MasterCard’s new product – a holistic digital platform that offers a range of “money management” capabilities, such as balance checking, budgeting, setting savings goals and near real-time payments to peers – has just launched in the US.
The US may not be about to embrace a new set of digital payments service directives such as those Europe faces, with the introduction of PSD2 on January 18th, but it’s encouraging to see that the region is preparing for a shift in the way that its population wants to bank.
There’s just one catch, however.
MasterCard Assemble, the name of the new product – perhaps because of its DIY connotations – comes with its own debit card, a mobile app, and, here’s the kicker, a prepaid account.
In other words, MasterCard is avoiding lending Assemble customers money – perhaps because the company does not think, and its analysis shows that today’s millennials are not in a position to pay it back.
The time was when consumers applied for credit cards in order to make certain purchases that they could not afford to pay outright. Back in the day, credit card companies felt that this was ok because the borrowers would eventually earn the money to pay off the debt, plus whatever interest the credit card company had decided to charge.
But it seems that where Millennials are concerned, credit card companies are no longer prepared to take that gamble. “Spend what you have”, they seem to be saying, and we will use technology to slice and dice your spending habits. So you can have lots of analysis about the funds that you do have, but no access to extra funds – even if you are prepared to pay interest.
Is it becoming harder for Millennials seeking credit? Some of the products on the market today seem to suggest that it is, and it does not seem fair. It’s not that banks don’t trust millennials, more that they do not see how millennials are going to come by the money to make credit cards work for them, and that is worrying.
“Prepaid is much more than just a way to safely store and use funds. It is a foundation to create new possibilities for consumers,” says Tom Cronin, senior vice president at MasterCard’s Global Prepaid Product Development and Innovation department.
But safe for who – for Millennials, or for the banks who do not wish to lend to them?
Besides viewing your spending habits in a variety of different and innovative ways, and placing curbs on your spending in order to save, what exactly are these “possibilities” that are mentioned.
They don’t include paying for a wedding, for example, on credit before paying the money back over time. Or to have a new kitchen installed in June, in anticipation of a Christmas bonus. These products can be useful, but they do not provide access to credit – are there enough Millennial focused financial products that do?

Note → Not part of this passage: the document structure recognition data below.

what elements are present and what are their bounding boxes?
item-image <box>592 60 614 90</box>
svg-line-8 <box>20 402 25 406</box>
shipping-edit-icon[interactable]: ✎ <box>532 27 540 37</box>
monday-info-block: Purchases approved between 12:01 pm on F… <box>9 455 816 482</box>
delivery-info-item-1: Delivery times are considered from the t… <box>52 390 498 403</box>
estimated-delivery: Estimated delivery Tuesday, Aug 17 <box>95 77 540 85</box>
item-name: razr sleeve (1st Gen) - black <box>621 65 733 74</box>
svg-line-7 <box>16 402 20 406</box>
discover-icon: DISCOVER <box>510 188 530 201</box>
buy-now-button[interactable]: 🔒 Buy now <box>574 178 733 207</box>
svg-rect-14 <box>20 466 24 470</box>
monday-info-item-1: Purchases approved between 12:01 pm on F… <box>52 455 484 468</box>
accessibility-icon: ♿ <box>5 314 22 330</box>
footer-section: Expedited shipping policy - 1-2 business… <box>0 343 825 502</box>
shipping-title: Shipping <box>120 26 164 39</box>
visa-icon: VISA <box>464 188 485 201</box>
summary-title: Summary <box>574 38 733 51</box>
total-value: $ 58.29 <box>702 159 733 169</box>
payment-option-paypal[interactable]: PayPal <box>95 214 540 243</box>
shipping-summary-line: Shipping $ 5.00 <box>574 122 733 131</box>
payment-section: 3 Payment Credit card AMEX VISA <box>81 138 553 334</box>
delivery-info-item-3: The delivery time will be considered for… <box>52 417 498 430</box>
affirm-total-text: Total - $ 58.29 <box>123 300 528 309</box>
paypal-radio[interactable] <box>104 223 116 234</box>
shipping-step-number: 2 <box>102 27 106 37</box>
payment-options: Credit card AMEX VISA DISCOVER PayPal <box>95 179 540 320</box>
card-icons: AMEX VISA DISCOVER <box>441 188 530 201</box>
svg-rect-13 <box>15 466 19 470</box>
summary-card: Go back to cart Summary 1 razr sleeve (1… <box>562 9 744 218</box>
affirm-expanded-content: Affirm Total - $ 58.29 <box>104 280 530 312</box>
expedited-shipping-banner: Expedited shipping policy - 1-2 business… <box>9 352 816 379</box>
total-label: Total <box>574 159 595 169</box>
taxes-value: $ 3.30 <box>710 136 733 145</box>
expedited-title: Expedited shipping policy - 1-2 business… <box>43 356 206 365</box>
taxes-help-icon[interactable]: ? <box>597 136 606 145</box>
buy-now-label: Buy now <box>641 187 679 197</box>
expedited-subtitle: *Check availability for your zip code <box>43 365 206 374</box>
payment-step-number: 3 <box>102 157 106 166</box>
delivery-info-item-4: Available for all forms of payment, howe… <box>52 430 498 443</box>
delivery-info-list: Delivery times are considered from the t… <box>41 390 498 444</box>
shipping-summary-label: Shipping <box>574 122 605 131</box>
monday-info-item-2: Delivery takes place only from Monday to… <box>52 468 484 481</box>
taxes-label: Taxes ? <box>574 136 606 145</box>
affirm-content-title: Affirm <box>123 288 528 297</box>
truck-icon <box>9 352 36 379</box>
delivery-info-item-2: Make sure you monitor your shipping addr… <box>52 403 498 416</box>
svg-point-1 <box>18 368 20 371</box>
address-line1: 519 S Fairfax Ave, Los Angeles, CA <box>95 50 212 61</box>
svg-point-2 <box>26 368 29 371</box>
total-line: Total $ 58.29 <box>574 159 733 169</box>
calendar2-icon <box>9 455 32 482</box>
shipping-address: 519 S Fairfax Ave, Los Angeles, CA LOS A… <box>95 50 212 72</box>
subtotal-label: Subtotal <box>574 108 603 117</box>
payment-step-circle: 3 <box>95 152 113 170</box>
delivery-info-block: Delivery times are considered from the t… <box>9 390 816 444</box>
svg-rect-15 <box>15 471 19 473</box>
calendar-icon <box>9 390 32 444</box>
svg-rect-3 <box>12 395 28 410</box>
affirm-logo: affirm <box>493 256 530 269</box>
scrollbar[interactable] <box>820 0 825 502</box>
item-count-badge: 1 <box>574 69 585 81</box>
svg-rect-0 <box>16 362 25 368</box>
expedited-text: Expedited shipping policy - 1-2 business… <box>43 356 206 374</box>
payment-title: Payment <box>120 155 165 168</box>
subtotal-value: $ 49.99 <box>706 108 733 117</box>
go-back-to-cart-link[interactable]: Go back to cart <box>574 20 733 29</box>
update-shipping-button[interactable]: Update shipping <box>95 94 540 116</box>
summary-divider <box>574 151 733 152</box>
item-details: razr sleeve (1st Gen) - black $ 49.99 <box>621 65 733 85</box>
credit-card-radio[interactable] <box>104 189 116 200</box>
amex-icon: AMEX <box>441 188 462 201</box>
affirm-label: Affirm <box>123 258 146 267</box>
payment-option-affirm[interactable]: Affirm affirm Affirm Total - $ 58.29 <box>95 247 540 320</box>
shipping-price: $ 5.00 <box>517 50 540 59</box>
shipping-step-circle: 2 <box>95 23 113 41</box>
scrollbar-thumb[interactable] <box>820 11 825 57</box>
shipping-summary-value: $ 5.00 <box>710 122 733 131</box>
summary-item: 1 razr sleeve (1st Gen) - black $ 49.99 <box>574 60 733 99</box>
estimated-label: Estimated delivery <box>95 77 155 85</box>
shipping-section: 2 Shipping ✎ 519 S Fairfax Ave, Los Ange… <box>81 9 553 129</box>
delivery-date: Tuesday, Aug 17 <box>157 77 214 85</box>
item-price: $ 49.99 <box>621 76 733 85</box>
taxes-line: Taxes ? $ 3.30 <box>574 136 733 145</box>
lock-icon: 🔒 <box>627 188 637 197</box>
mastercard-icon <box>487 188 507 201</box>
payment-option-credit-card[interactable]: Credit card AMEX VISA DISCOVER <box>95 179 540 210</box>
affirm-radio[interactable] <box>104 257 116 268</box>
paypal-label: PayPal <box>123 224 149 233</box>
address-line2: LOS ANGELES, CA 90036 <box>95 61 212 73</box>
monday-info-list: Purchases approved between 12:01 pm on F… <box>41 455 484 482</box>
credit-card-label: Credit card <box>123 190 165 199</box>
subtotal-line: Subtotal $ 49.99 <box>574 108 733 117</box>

Cronin continues: “This technology enables our partners to deliver best-in-class digital experiences today, as we work to address additional segments such as gig economy workers and underserved consumers and micro businesses.”

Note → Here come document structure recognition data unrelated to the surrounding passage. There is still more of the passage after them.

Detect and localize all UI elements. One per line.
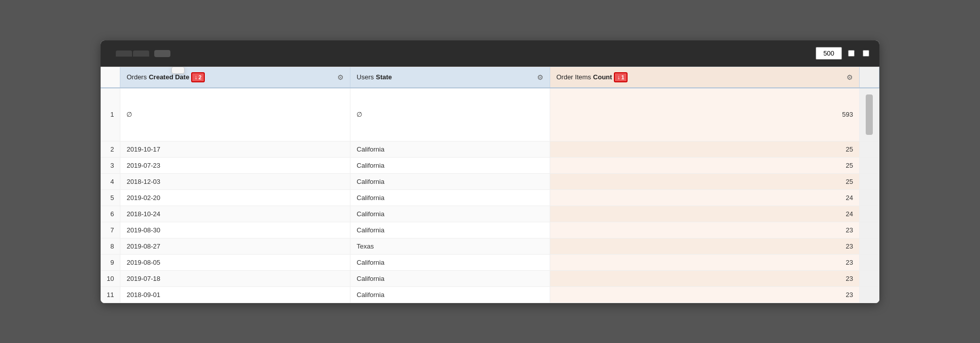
scrollbar-cell	[859, 189, 879, 206]
cell-state: California	[350, 157, 550, 173]
scrollbar-cell	[859, 254, 879, 270]
cell-date: 2019-10-17	[120, 141, 350, 157]
table-row: 1 ∅ ∅ 593	[101, 88, 879, 141]
scrollbar-cell	[859, 286, 879, 303]
sort-tooltip	[171, 67, 185, 74]
toolbar	[101, 40, 879, 67]
gear-icon-date[interactable]: ⚙	[337, 73, 344, 81]
totals-checkbox-group[interactable]	[848, 50, 857, 57]
cell-state: California	[350, 141, 550, 157]
table-row: 6 2018-10-24 California 24	[101, 206, 879, 222]
th-state-bold: State	[376, 73, 392, 81]
scrollbar-cell	[859, 157, 879, 173]
cell-state: California	[350, 222, 550, 238]
row-number: 5	[101, 189, 120, 206]
cell-count: 593	[550, 88, 860, 141]
gear-icon-count[interactable]: ⚙	[847, 73, 853, 81]
scrollbar-cell	[859, 238, 879, 254]
gear-icon-state[interactable]: ⚙	[537, 73, 544, 81]
table-row: 5 2019-02-20 California 24	[101, 189, 879, 206]
table-body: 1 ∅ ∅ 593 2 2019-10-17 California 25 3 2…	[101, 88, 879, 303]
totals-checkbox[interactable]	[848, 50, 855, 57]
tab-sql[interactable]	[133, 51, 149, 57]
col-header-created-date: Orders Created Date ↓ 2 ⚙	[120, 67, 350, 88]
cell-count: 23	[550, 238, 860, 254]
cell-state: California	[350, 270, 550, 286]
sort-badge-date[interactable]: ↓ 2	[191, 72, 204, 82]
data-table: Orders Created Date ↓ 2 ⚙	[101, 67, 879, 303]
table-row: 4 2018-12-03 California 25	[101, 173, 879, 189]
th-count-normal: Order Items	[556, 73, 591, 81]
main-window: Orders Created Date ↓ 2 ⚙	[101, 40, 879, 303]
sort-arrow-count: ↓	[617, 74, 620, 81]
table-row: 8 2019-08-27 Texas 23	[101, 238, 879, 254]
table-row: 10 2019-07-18 California 23	[101, 270, 879, 286]
cell-count: 24	[550, 206, 860, 222]
sort-arrow-date: ↓	[194, 74, 197, 81]
scrollbar-cell	[859, 270, 879, 286]
cell-count: 25	[550, 157, 860, 173]
table-container: Orders Created Date ↓ 2 ⚙	[101, 67, 879, 303]
scrollbar-cell	[859, 88, 879, 141]
th-label-count: Order Items Count ↓ 1	[556, 72, 627, 82]
row-number: 1	[101, 88, 120, 141]
cell-count: 25	[550, 141, 860, 157]
row-number: 10	[101, 270, 120, 286]
add-calculation-button[interactable]	[154, 50, 170, 57]
cell-date: 2019-02-20	[120, 189, 350, 206]
cell-date: 2019-08-05	[120, 254, 350, 270]
cell-date: 2019-08-27	[120, 238, 350, 254]
cell-state: Texas	[350, 238, 550, 254]
scrollbar-cell	[859, 206, 879, 222]
cell-date: ∅	[120, 88, 350, 141]
table-row: 7 2019-08-30 California 23	[101, 222, 879, 238]
table-row: 11 2018-09-01 California 23	[101, 286, 879, 303]
col-header-state: Users State ⚙	[350, 67, 550, 88]
toolbar-tabs	[116, 51, 150, 57]
row-number: 2	[101, 141, 120, 157]
cell-state: California	[350, 286, 550, 303]
cell-date: 2018-12-03	[120, 173, 350, 189]
cell-date: 2019-07-18	[120, 270, 350, 286]
table-header-row: Orders Created Date ↓ 2 ⚙	[101, 67, 879, 88]
row-number: 8	[101, 238, 120, 254]
row-number: 3	[101, 157, 120, 173]
sort-num-count: 1	[621, 74, 624, 80]
cell-date: 2019-08-30	[120, 222, 350, 238]
table-row: 2 2019-10-17 California 25	[101, 141, 879, 157]
th-label-state: Users State	[357, 73, 392, 81]
cell-count: 23	[550, 270, 860, 286]
subtotals-checkbox-group[interactable]	[863, 50, 871, 57]
cell-date: 2019-07-23	[120, 157, 350, 173]
th-date-normal: Orders	[126, 73, 147, 81]
scrollbar-cell	[859, 141, 879, 157]
cell-count: 23	[550, 254, 860, 270]
cell-count: 23	[550, 286, 860, 303]
row-num-header	[101, 67, 120, 88]
scrollbar-cell	[859, 173, 879, 189]
tab-dimensions[interactable]	[116, 51, 132, 57]
th-label-date: Orders Created Date ↓ 2	[126, 72, 204, 82]
cell-count: 24	[550, 189, 860, 206]
toolbar-left	[109, 50, 170, 57]
sort-badge-count[interactable]: ↓ 1	[614, 72, 627, 82]
row-number: 6	[101, 206, 120, 222]
row-number: 9	[101, 254, 120, 270]
cell-state: California	[350, 254, 550, 270]
cell-state: California	[350, 189, 550, 206]
row-number: 11	[101, 286, 120, 303]
subtotals-checkbox[interactable]	[863, 50, 869, 57]
table-row: 9 2019-08-05 California 23	[101, 254, 879, 270]
cell-date: 2018-10-24	[120, 206, 350, 222]
scrollbar-header	[859, 67, 879, 88]
th-state-normal: Users	[357, 73, 374, 81]
scrollbar-cell	[859, 222, 879, 238]
th-date-bold: Created Date	[149, 73, 189, 81]
sort-num-date: 2	[198, 74, 201, 80]
cell-state: California	[350, 206, 550, 222]
th-count-bold: Count	[593, 73, 612, 81]
cell-count: 23	[550, 222, 860, 238]
cell-state: California	[350, 173, 550, 189]
col-header-count: Order Items Count ↓ 1 ⚙	[550, 67, 860, 88]
row-limit-input[interactable]	[816, 47, 842, 60]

It goes back to that phrase beloved of marketing bods, “if you don’t know what the product is, then you are the product”.
This is not a post criticising MasterCard. Far from it.

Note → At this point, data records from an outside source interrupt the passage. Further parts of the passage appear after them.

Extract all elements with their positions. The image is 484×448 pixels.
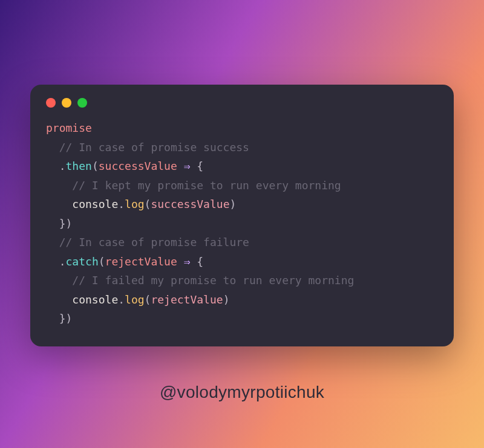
code-token: log [125,293,145,306]
code-block: promise // In case of promise success .t… [46,118,438,328]
code-comment: // I kept my promise to run every mornin… [72,179,341,192]
maximize-icon [77,98,87,108]
code-token: successValue [99,160,177,172]
code-token: rejectValue [151,293,223,306]
close-icon [46,98,56,108]
code-token: successValue [151,198,229,210]
code-comment: // In case of promise failure [59,236,249,248]
traffic-lights [46,98,438,108]
code-token: ( [145,198,151,210]
code-token: }) [59,217,73,230]
code-token: then [66,160,92,172]
minimize-icon [62,98,71,108]
code-token: { [197,255,203,268]
code-token: }) [59,312,73,325]
code-comment: // In case of promise success [59,141,249,154]
code-token: ( [145,293,151,306]
code-token: promise [46,122,92,134]
code-token: ) [223,293,230,306]
code-comment: // I failed my promise to run every morn… [72,274,354,287]
code-token: console [72,293,118,306]
code-token: ( [92,160,99,172]
code-token: { [197,160,203,172]
code-token: ( [99,255,105,268]
code-token: console [72,198,118,210]
code-token: . [118,293,125,306]
code-token: . [59,160,66,172]
author-handle: @volodymyrpotiichuk [160,383,324,402]
code-token: catch [66,255,99,268]
code-token: log [125,198,145,210]
code-token: rejectValue [105,255,177,268]
arrow-icon: ⇒ [184,160,191,172]
code-window: promise // In case of promise success .t… [30,85,454,346]
code-token: ) [229,198,236,210]
arrow-icon: ⇒ [184,255,191,268]
code-token: . [118,198,125,210]
code-token: . [59,255,66,268]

It is always good to see a finance company leveraging tech to provide customers with valuable insights – in this case spending habits, and real-time account views; and services – in this case peer-to-peer payments, and automatic savings tools – but are millennials truly satisfied with being the “prepaid” generation.
Is the limit of their expectations to become a Deliveroo rider or Uber driver with a prepaid account and no access to savings products, credit cards, and no ability to speculate to accumulate?
Sometimes, it feels that way. Living in a goldfish bowl, working all hours with few benefits, not having their workers’ rights recognised, whilst firms study their transparent spending habits to try to pitch them products that provide short-term gratification only. Faced with these circumstances, how can Millennials get ahead?
In truth, MasterCard intends to roll out its Assemble product to other demographics, too. But would it interest a baby-boomer, on a final salary pension plan, with a second home in France, to see how much per month they spent on candy, or to gather up their small change and sweep it into a savings account. They would likely feel patronised by such a product. Millennial just have to grin and bear it.
So, could it be time that millennials are given access to the same rights to speculate with their money, and take on debt with a view to being a little entrepreneurial making good long-term financial decisions.
Lets’ hope disruptive tech can be used to liberate people financially, and not just restrict them to prepaid products, with lots of bells and whistles on.
We don’t want to live in a financial world that says: you can have all the tech in the world, but none of the wealth.